- Russian bombing of Donetsk Academic Regional Drama Theater in Mariupol took place on March 16.
- It stands out as the single deadliest known attack against civilians to date.
- A report has found evidence that the attack was in fact far deadlier than estimated.
She stood in just her bathrobe in the freezing basement of the Mariupol theater, coated in white plaster dust shaken loose by the explosion. Her husband tugged at her to leave and begged her to cover her eyes.
But she couldn’t help it — Oksana Syomina looked. And to this day, she wishes she hadn’t. Bodies were strewn everywhere, including those of children. By the main exit, a little girl lay still on the floor.
Syomina had to step on the dead to escape the building that had served as the Ukrainian city’s main bomb shelter for more than a week. The wounded screamed, as did those trying to find loved ones. Syomina, her husband, and about 30 others ran blindly toward the sea and up the shore for almost five miles (eight kilometers) without stopping, the theater in ruins behind them.
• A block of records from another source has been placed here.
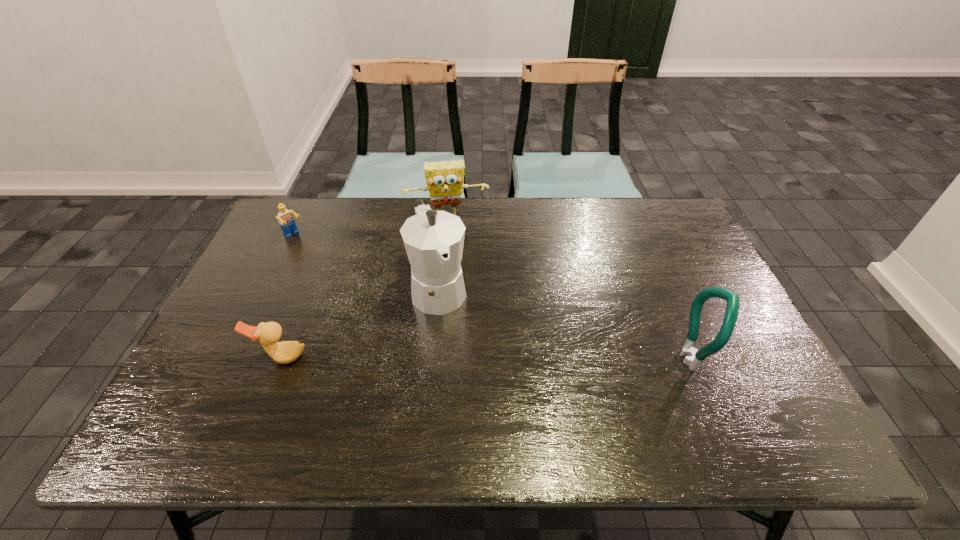 Locate an element on the screen. The image size is (960, 540). duck that is positioned at the left edge is located at coordinates (268, 334).

Find the location of a particular element. This screenshot has width=960, height=540. Lego at the left edge is located at coordinates (286, 221).

At what (x,y) coordinates should I click in order to perform the action: click on object present at the right edge. Please return your answer as a coordinate pair (x, y). This screenshot has width=960, height=540. Looking at the image, I should click on (693, 358).

Find the location of a particular element. object located in the far left corner section of the desktop is located at coordinates (286, 221).

The height and width of the screenshot is (540, 960). I want to click on object present at the near right corner, so click(x=693, y=358).

What are the coordinates of `free region at the far edge` in the screenshot? It's located at (476, 228).

This screenshot has width=960, height=540. In the image, there is a desktop. Identify the location of free space at the near edge. (669, 374).

In the image, there is a desktop. Identify the location of vacant space at the left edge. (214, 327).

In the image, there is a desktop. What are the coordinates of `vacant area at the right edge` in the screenshot? It's located at (682, 288).

The height and width of the screenshot is (540, 960). In the image, there is a desktop. What are the coordinates of `free space at the far left corner` in the screenshot? It's located at [x=316, y=233]. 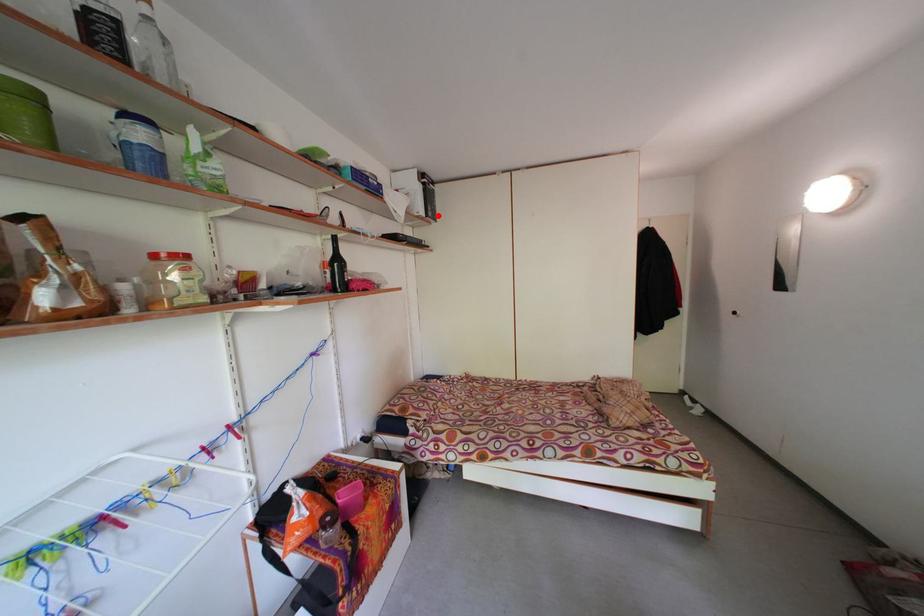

“All the people are still under the rubble because the rubble is still there — no one dug them up,” Syomina said, weeping at the memory. “This is one big mass grave.”
Amid all the horrors that have unfolded in the war on Ukraine, the Russian bombing of the Donetsk Academic Regional Drama Theater in Mariupol on March 16 stands out as the single deadliest known attack against civilians to date. An Associated Press investigation has found evidence that the attack was in fact far deadlier than estimated, killing closer to 600 people inside and outside the building. That’s almost double the death toll cited so far, and many survivors put the number even higher.
The AP investigation recreated what happened inside the theater on that day from the accounts of 23 survivors, rescuers, and people intimately familiar with its new life as a bomb shelter. The AP also drew on two sets of floor plans of the theater, photos, and video taken inside before, during, and after that day, and feedback from experts who reviewed the methodology.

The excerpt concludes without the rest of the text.